One doctrine that has evolved to provide moral guidance is the Just War doctrine. It accords with our instinctive belief, our traditional sense of righteousness, that a war can be just when undertaken for what is defined as a just and defensible cause or reason. The justice of such a war is believed to be established when it meets certain criteria that have been developed over time. These include, for instance, the condition of proportionality – is the military response proportionate to the provocation? Has every option for peace been tried so that it is the last and only option left? Many wars have proceeded, or claimed to proceed, on the basis of Just War criteria.

For instance, a short time before the declaration of war on Iraq a delegation of ecumenical heads of churches met with President George W Bush in the White House to dissuade him from taking that action on the grounds that the intended war was not the solution, as all attempts to secure peace had not been exhausted.
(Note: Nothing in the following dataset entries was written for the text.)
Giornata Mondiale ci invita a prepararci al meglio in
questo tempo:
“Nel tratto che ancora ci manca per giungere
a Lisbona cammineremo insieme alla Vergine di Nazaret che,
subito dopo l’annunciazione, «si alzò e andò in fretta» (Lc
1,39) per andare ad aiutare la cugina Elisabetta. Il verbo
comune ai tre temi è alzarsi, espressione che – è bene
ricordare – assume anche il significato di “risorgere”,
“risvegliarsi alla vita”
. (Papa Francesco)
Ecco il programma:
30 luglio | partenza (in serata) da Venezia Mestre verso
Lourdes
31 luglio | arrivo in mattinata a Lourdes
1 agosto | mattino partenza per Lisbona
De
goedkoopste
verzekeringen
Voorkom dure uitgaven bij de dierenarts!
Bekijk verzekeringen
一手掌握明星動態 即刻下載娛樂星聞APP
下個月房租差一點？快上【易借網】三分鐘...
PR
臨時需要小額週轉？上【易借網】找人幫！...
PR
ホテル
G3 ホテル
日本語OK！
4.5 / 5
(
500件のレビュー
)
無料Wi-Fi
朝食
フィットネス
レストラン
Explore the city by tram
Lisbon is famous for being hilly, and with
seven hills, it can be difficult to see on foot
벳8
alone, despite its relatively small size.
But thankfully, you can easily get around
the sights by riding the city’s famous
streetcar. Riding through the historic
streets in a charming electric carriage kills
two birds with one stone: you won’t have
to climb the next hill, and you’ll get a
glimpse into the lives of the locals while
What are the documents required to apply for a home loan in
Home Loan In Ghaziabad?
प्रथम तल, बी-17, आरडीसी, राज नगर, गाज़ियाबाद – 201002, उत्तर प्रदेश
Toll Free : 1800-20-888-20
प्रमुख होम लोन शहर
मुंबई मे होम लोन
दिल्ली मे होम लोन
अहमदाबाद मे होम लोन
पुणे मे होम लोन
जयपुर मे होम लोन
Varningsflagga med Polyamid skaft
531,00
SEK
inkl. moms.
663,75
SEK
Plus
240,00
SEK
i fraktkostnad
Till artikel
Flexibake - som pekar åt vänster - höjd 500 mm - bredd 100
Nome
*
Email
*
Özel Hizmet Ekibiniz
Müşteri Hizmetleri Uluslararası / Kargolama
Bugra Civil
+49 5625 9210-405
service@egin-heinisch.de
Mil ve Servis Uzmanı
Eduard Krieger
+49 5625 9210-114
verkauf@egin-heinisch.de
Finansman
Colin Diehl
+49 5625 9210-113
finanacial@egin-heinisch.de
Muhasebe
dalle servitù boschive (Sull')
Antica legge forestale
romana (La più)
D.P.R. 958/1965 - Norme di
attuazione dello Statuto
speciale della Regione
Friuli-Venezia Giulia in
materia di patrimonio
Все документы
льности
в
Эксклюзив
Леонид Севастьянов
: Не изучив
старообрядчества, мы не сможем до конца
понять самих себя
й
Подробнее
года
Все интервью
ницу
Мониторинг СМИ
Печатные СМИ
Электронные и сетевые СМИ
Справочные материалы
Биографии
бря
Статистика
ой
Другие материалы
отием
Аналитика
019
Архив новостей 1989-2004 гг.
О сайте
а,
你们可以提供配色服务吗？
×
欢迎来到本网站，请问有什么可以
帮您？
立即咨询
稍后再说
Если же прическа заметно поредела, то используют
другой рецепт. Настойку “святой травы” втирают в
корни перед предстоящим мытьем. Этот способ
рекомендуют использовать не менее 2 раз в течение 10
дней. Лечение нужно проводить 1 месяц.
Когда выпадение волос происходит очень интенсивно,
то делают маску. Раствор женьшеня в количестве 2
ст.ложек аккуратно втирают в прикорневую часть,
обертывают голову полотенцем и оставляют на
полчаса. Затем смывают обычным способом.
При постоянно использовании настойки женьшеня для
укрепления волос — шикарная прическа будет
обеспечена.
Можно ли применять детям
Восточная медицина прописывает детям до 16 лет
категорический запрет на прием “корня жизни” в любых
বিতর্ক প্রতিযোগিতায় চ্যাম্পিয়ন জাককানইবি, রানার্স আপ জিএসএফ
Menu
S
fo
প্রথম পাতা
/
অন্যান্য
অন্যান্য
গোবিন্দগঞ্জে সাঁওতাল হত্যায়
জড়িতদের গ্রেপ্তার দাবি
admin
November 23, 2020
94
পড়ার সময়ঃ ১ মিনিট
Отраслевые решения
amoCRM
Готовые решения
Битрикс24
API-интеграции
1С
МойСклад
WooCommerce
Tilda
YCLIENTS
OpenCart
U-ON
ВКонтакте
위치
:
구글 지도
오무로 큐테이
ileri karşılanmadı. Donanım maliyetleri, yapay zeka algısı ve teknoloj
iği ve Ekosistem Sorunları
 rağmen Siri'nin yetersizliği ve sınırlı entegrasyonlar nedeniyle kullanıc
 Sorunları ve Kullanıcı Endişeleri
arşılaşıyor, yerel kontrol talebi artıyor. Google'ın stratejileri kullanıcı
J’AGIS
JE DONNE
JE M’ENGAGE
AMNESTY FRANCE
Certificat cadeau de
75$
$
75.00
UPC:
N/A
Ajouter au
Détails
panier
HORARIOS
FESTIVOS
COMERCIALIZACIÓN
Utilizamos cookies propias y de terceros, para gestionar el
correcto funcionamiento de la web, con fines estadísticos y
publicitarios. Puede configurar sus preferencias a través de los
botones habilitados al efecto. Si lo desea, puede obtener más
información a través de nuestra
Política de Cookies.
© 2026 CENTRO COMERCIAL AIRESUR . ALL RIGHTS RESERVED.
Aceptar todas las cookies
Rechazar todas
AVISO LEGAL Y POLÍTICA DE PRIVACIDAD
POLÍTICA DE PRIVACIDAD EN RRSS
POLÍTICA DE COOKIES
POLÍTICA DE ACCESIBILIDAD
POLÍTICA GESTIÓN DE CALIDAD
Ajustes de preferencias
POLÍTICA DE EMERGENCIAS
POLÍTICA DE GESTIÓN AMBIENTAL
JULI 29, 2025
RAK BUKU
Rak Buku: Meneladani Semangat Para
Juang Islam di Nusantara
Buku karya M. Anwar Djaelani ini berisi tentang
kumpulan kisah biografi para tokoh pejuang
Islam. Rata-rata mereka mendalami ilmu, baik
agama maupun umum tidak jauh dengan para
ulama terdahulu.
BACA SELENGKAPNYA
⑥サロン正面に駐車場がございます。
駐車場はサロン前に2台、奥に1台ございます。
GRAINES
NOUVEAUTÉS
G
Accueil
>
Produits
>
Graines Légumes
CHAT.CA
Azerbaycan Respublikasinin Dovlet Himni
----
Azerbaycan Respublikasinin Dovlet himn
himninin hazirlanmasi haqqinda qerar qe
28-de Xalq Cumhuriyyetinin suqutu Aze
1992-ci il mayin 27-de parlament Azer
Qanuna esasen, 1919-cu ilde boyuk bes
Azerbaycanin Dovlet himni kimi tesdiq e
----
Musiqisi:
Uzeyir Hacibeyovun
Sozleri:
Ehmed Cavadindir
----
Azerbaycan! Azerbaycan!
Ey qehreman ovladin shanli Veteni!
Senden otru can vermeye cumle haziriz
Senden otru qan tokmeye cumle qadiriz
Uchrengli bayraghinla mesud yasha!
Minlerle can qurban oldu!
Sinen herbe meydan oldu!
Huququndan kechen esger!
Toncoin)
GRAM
But the President insisted that the war was just, that all aspects were carefully considered, and even requested the church leaders to pray for its success. A few days later in January 2003 he authorised the commencement of hostilities. The disastrous consequences are still being felt by the people of Iraq and the world. It was one more example of a war deemed just but with dire effects, demonstrating yet again that war can destroy what it claims to defend.

On the other hand, during the horrors of World War II, Dietrich Bonhoeffer, a prominent German theologian, concluded in the spirit of the broadly accepted criteria for a Just War that it was justified to assassinate Adolf Hitler since in light of the war’s extensive destruction it was no longer justifiable. He reasoned that the removal of Hitler, the prime source of the extensive suffering being experienced, would benefit humanity.

However, given the prevailing understanding of patriotism, Bonhoeffer was exposed, declared ‘an enemy of the Fatherland’, and executed. World War II proceeded with its immense violence that only ended when Hitler took his own life in 1945. How different history would have been had Bonhoeffer succeeded in his attempt to save lives.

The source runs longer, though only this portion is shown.